There is nothing wrong with debating any idea, however debating with the clear implication that the arrogant clan at Google should listen and proceed with righteous zeal accordingly, in total disregard of whatever millions of webmasters and billions of users see fit doing - is not only presumptuous and arrogant, but also dangerous for democracy, pluralism and liberty.
I know, I know, I know -- fascists know best . . . . .
Extremism in defense of mediocracy is no vice!
|More often it's a style fault when you say something, and then repeat it using different words. |
...well, i believe its at least partly the search engines fault, because at least till now they were too stupid to understand exactly that issue. So in order to be found, you had to write the same thing in several ways, so the SE can find it...
Honestman, I agree that a single approach to waffle wouldn't be as useful when it comes to multi-author pages like forums and comment sections. They're greater than the sum of their words, and they do tend to invite duplication.
However I don't think this is an insurmountable difficulty for the engines. They're at least quite good at figuring out whether the page is a forum or a blog, so in theory an algorithm could split the contributions up by author. A long, boring comment shouldn't detract (too much) from an excellent, concise blog post and there should be some way to recognise that. Yet there's also a need to cut through the noise on busy comment systems: either with editorial comment highlighting like the BBC does, or a user moderation system.
|So, I guess the presentation training that extolls "Tell them what you're going to tell them, tell them, tell them what you told them" is right out the window. |
I don't know. For a certain audience that's going to be useless filler, but for others it's desirable. But there are lots of different types of waffle. I'd be more concerned about repetition of phrases/ideas within the same paragraph, using three adjectives where one would do, and the overuse of empty words: sometimes you can point to words that everyone agrees are better off struck out.

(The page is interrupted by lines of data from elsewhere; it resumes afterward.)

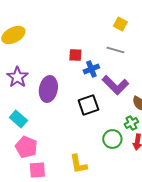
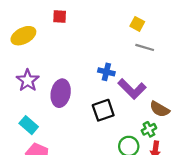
gray line: (115, 50) -> (145, 47), moved
red square: (75, 55) -> (60, 17), moved
blue cross: (91, 69) -> (106, 72), turned 35

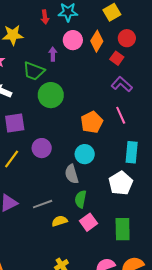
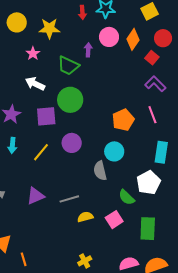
green circle: (51, 95) -> (70, 100), moved
green semicircle: (81, 199) -> (127, 197), moved, turned -60

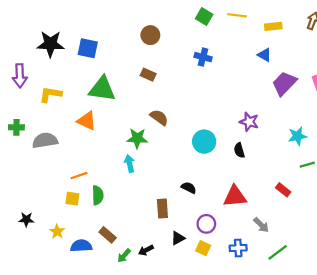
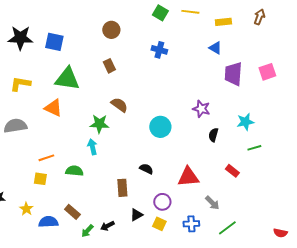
brown rectangle: (148, 75) -> (109, 66), turned 40
purple trapezoid: (284, 83) -> (233, 74), turned -40
black semicircle: (239, 150) -> (213, 135), moved, turned 32
green semicircle: (98, 195) -> (74, 171), moved, turned -84

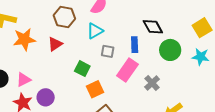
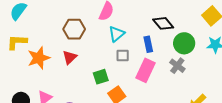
cyan triangle: (95, 31) -> (117, 34), moved
green square: (82, 69) -> (101, 77), turned -35
gray cross: (152, 83) -> (177, 66), moved

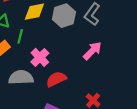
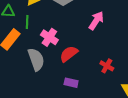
gray semicircle: (21, 77) -> (36, 59), turned 85

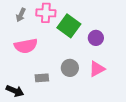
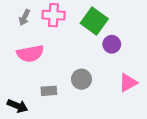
green square: (69, 26) -> (94, 21), moved
pink triangle: (97, 69) -> (128, 83), moved

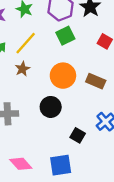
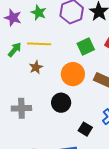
green square: (65, 36) -> (86, 46), moved
yellow line: (26, 43) -> (39, 44), turned 50

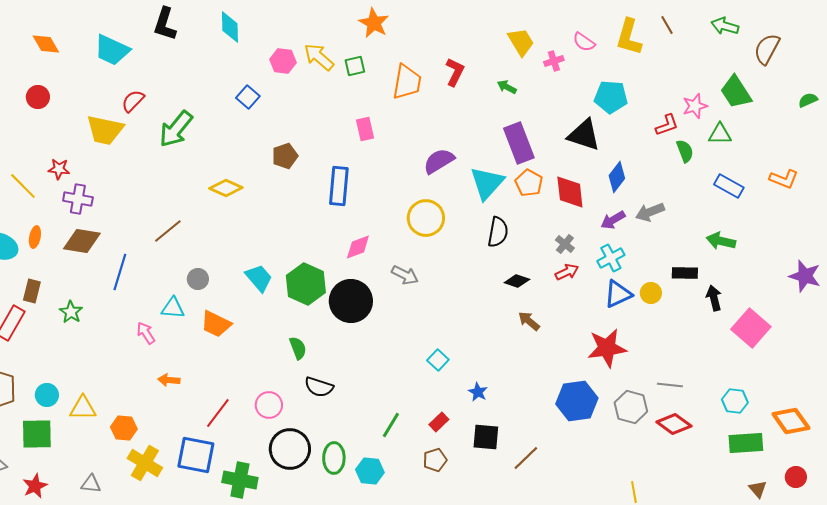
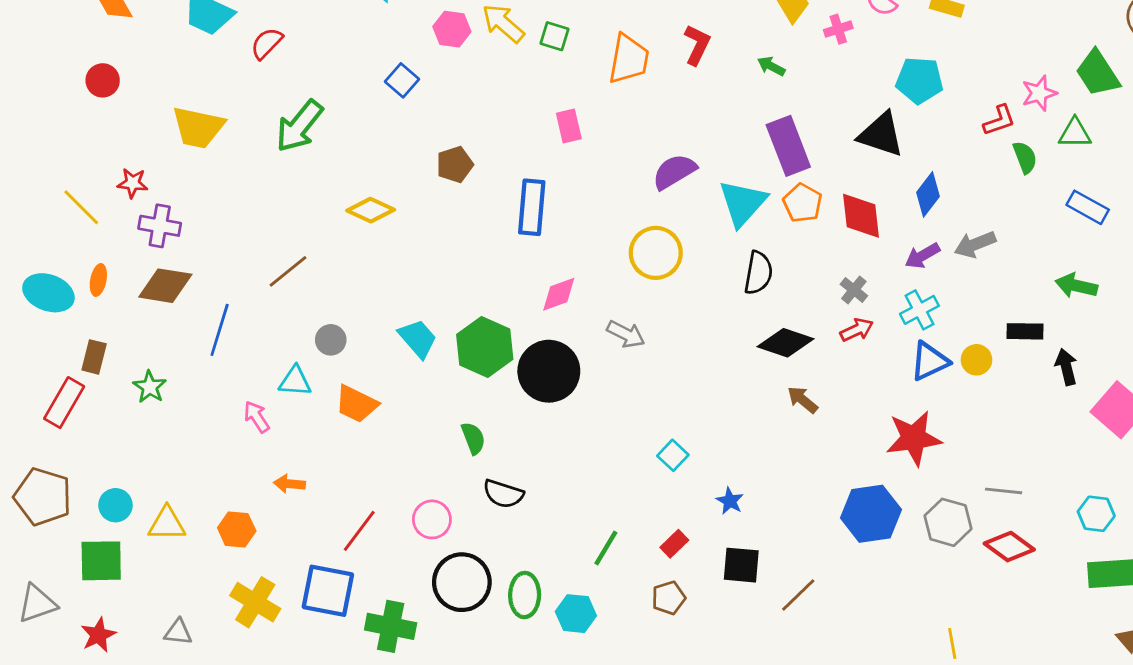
green square: (355, 66) -> (555, 36), turned 30
red semicircle: (133, 101) -> (267, 43), moved
black diamond: (517, 281) -> (785, 343), size x1.5
orange hexagon: (124, 428) -> (237, 529), moved

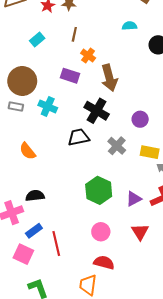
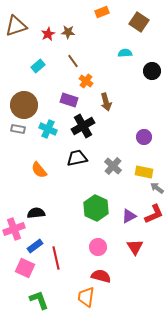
brown line: (74, 34) -> (73, 61), turned -48
brown arrow: (109, 78) -> (106, 102), size x0.7
black cross: (97, 111) -> (83, 126), moved, turned 30
purple circle: (140, 119) -> (144, 137), moved
orange semicircle: (28, 151) -> (39, 170), moved

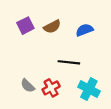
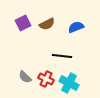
red cross: (51, 88) -> (46, 79), turned -35
cyan cross: (89, 89) -> (69, 83), moved

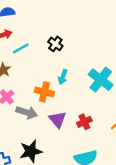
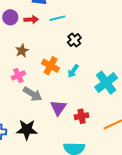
cyan line: (21, 48) -> (57, 18), moved
orange cross: (44, 92) -> (51, 66), moved

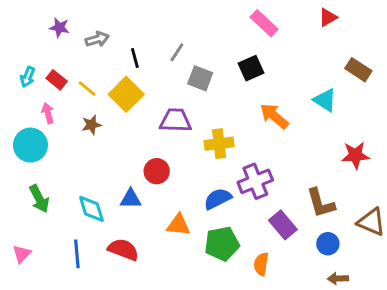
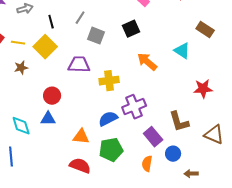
yellow line: (87, 88) -> (18, 43), turned -32
red circle: (157, 171) -> (52, 96), moved
blue circle: (328, 244) -> (173, 154), moved
red semicircle: (123, 250) -> (80, 166), moved
orange semicircle: (261, 264) -> (147, 164), moved

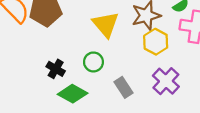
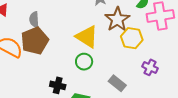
green circle: (93, 62) -> (84, 62), moved
purple cross: (166, 81) -> (150, 67), size x0.7

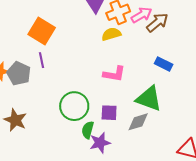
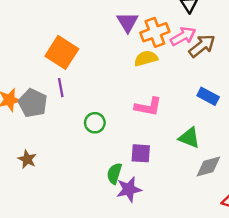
green triangle: (149, 99) -> (189, 138), size x0.7
green circle: (74, 106) -> (95, 123), moved, size x0.6
brown star: (15, 120) -> (27, 159), size x0.7
gray diamond: (138, 122) -> (208, 167), moved

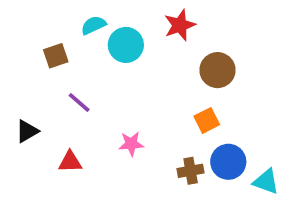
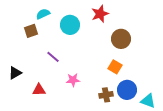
cyan semicircle: (93, 25) -> (43, 14), moved
purple line: (79, 102) -> (53, 57), moved
orange square: (207, 120) -> (115, 67), turned -32

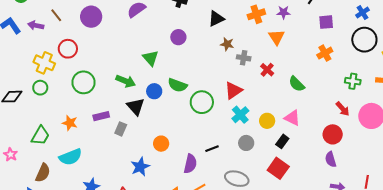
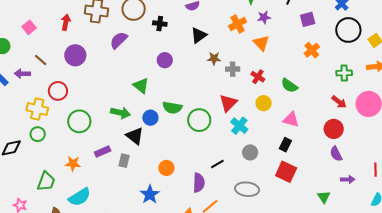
yellow circle: (267, 121) -> (264, 103), moved

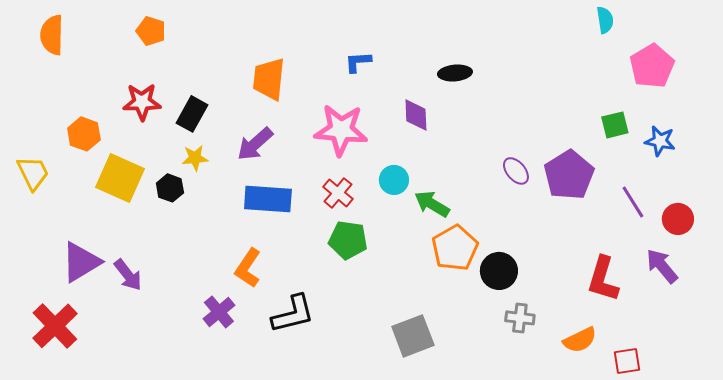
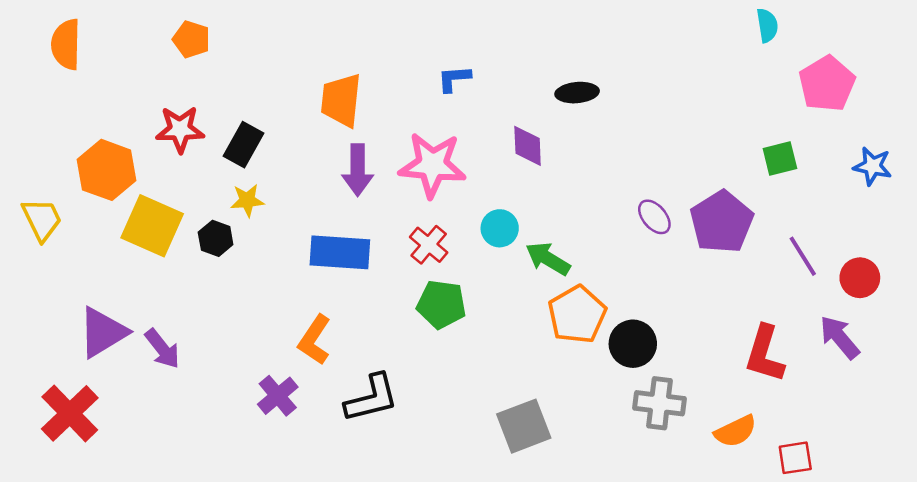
orange hexagon: (84, 134) -> (107, 170), size x1.4
blue star: (660, 141) -> (873, 166), moved
purple arrow: (255, 144) -> (358, 170), moved, turned -48
gray cross: (520, 318) -> (659, 403), size x1.4

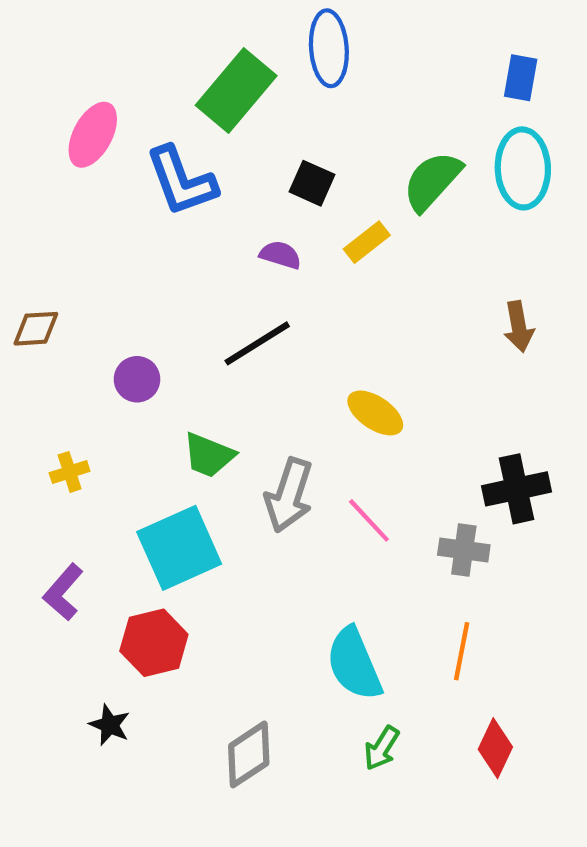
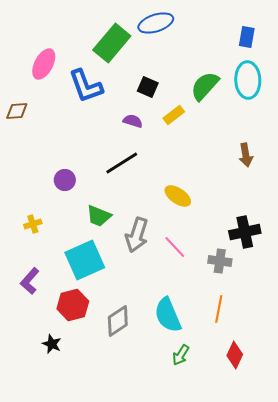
blue ellipse: (329, 48) -> (156, 23), turned 76
brown diamond: (36, 329) -> (17, 111), moved
gray diamond: (249, 754) -> (118, 321), moved

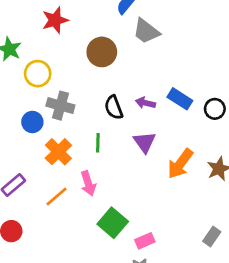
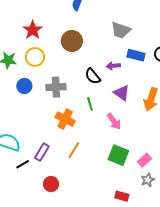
gray trapezoid: (146, 31) -> (121, 30), moved
yellow circle: (38, 74) -> (35, 57), moved
blue circle: (32, 122) -> (24, 86), moved
pink arrow: (88, 183) -> (114, 121), moved

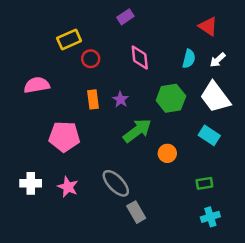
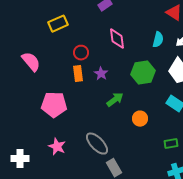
red circle: (91, 59) -> (81, 53), moved
pink semicircle: (37, 85) -> (31, 62), turned 60
green arrow: (137, 131) -> (115, 100), size x0.7
white cross: (31, 183) -> (20, 159), moved

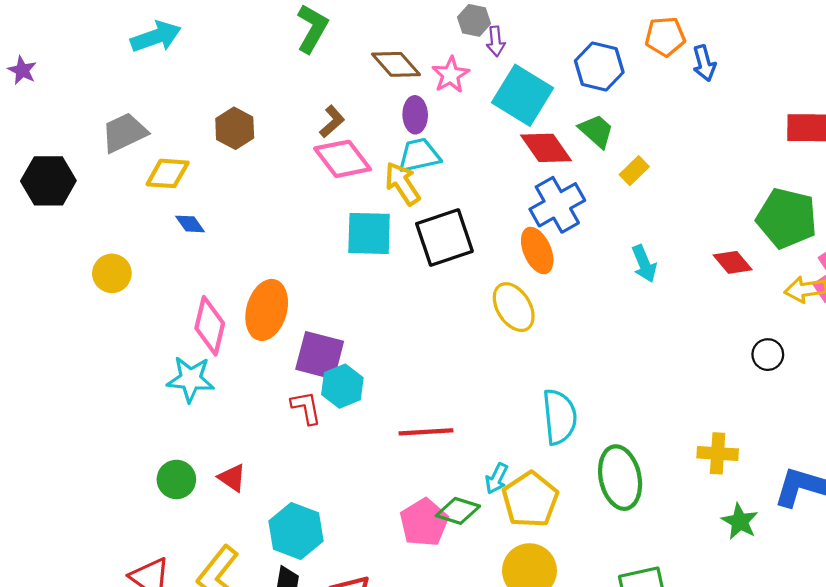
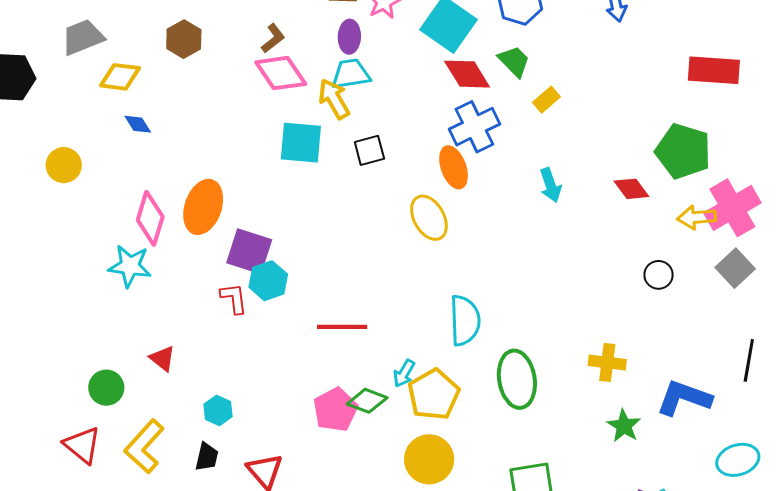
black square: (444, 238) -> (369, 150), size x0.6
green circle: (176, 479) -> (106, 388), moved
cyan hexagon: (296, 531) -> (218, 410), size x0.6

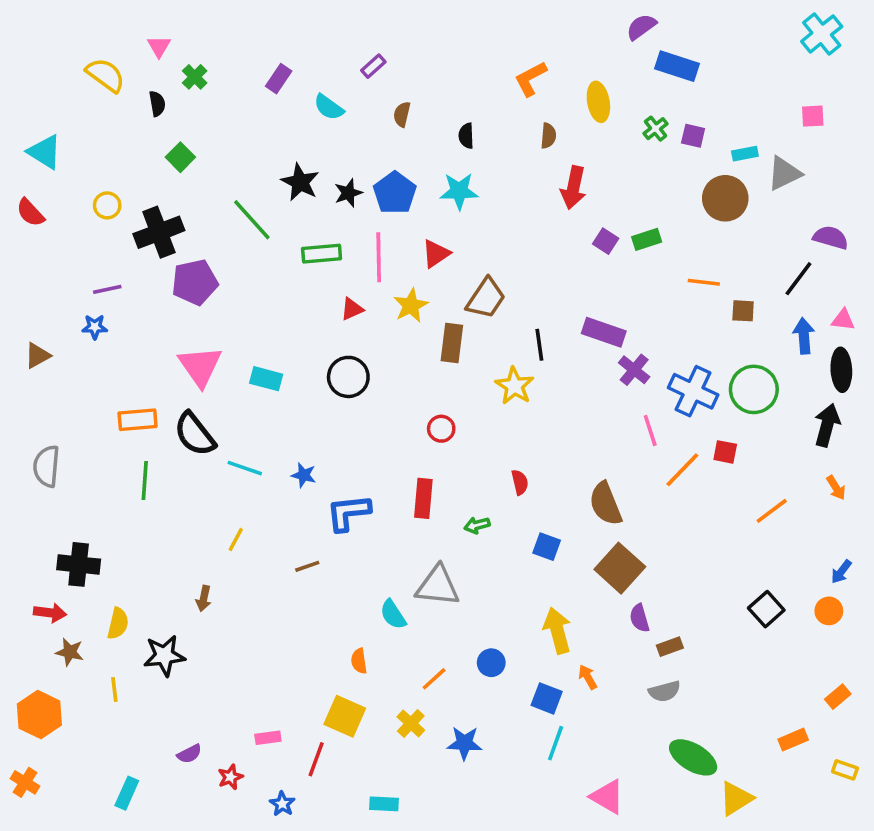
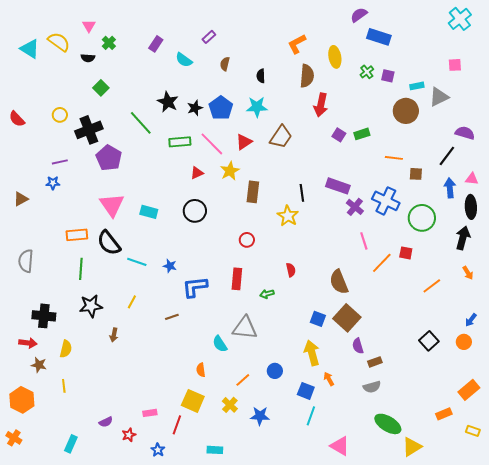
black semicircle: (157, 104) -> (88, 58), turned 104
brown semicircle: (548, 136) -> (307, 76), size x1.6
cyan triangle: (45, 152) -> (30, 49), moved
pink line: (379, 257) -> (212, 144), turned -44
purple pentagon: (195, 282) -> (109, 158), turned -30
brown trapezoid: (486, 298) -> (281, 137), moved
blue cross: (693, 391) -> (386, 201), moved
blue square: (547, 547) -> (318, 319), moved
black star: (164, 656) -> (91, 306), moved
orange rectangle: (838, 697) -> (469, 390), size x1.5

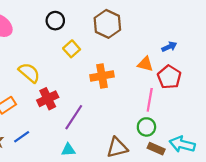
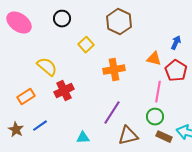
black circle: (55, 21) -> (62, 19), moved
blue arrow: (169, 47) -> (176, 43), turned -40
purple line: (74, 117) -> (112, 113), moved

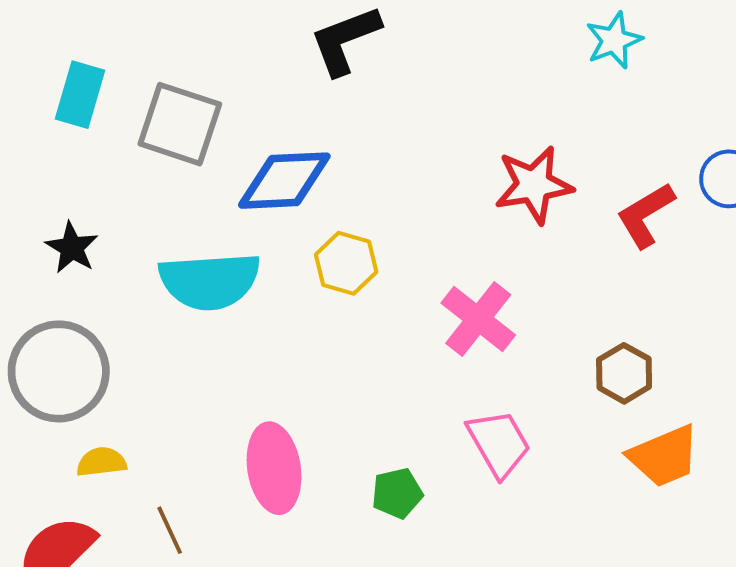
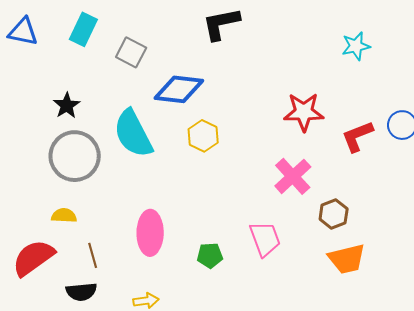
gray square: (180, 124) -> (131, 52), size x0.7
cyan semicircle: (210, 281) -> (133, 134), turned 57
pink cross: (478, 319) -> (293, 176), moved
gray circle: (59, 371) -> (75, 156), moved

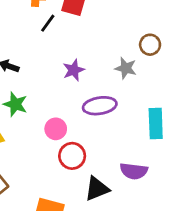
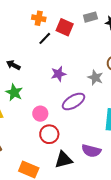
purple ellipse: (100, 106) -> (73, 101), turned -30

Here is the thing, to date, I don't think the SE algos actually read the Waffle :) They assign scores.
Somehow, one does not forsee G acquiring editorial staff to edit the web anytime soon
And i do agree that the web is full of inferior self published tat, an I give myself a good slap any time i suspect i've added to it
Reading AndyA's comments here, this is something that's been bothering me re: Google's desire to penalize spammers: how does the algo tell spam from certain writing styles or flaws? For example, people who aren't good at using synonyms have been "keyword stuffing" their papers since the dawn of academia, LOL. It's not about Google when they do it online, it's just they don't know a better style.
I know Google knows this is hard to work out with just math, and I assume that's why social is so important to them: if the algo can see that loads of people are spending time on or passing along this site that mathematically reads like spam, the algo can work out that maybe it's just a spam-like writing style and the page still has value.
And yet, I'm afraid it will always be points off for one of those writing styles the algo thinks might be spam, so someone who writes that way will need even more positive social feedback to get where they should be in the SERPs.